To address the primary issue, you are getting seemingly random segfaults because your code contains undefined behavior -- specifically, an array boundary violation. Since you noted earlier that you are fairly new to C++, it would be worthwhile for you to read through at least the first answer to this question which discusses this particular mistake. UB can be a slippery concept to wrap your head around for people coming to C or C++ from other languages, primarily because it does not always manifest itself in the form of an error. The behavior is literally undefined, so there is no way to know what the result will be, nor should you expect the behavior to be consistent across platforms, compilers, or even compiler versions.

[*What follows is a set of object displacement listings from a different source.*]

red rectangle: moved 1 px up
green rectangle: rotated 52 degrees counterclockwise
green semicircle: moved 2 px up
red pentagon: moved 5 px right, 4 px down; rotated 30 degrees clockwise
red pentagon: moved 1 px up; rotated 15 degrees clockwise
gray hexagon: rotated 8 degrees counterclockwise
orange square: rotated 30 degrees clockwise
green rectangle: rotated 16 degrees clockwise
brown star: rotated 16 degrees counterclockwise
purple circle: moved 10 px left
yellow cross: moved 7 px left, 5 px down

I will use your leading_na
function to demonstrate, but the max_x_pos
function has the same problem:
// [[Rcpp::export]]
Rcpp::LogicalVector leading_na(Rcpp::IntegerVector x) {
int n = x.size();
Rcpp::LogicalVector leading_na(n);
int i = 0;
while (x[i] == NA_INTEGER) {
// ^^^^
Rcpp::Rcout << i << "\n";
leading_na[i] = TRUE;
i++;
}
return leading_na;
}
Since there isn't anything enforcing the constraint i < n
, when x
contains only NA
elements, the code proceeds to evaluate x[n]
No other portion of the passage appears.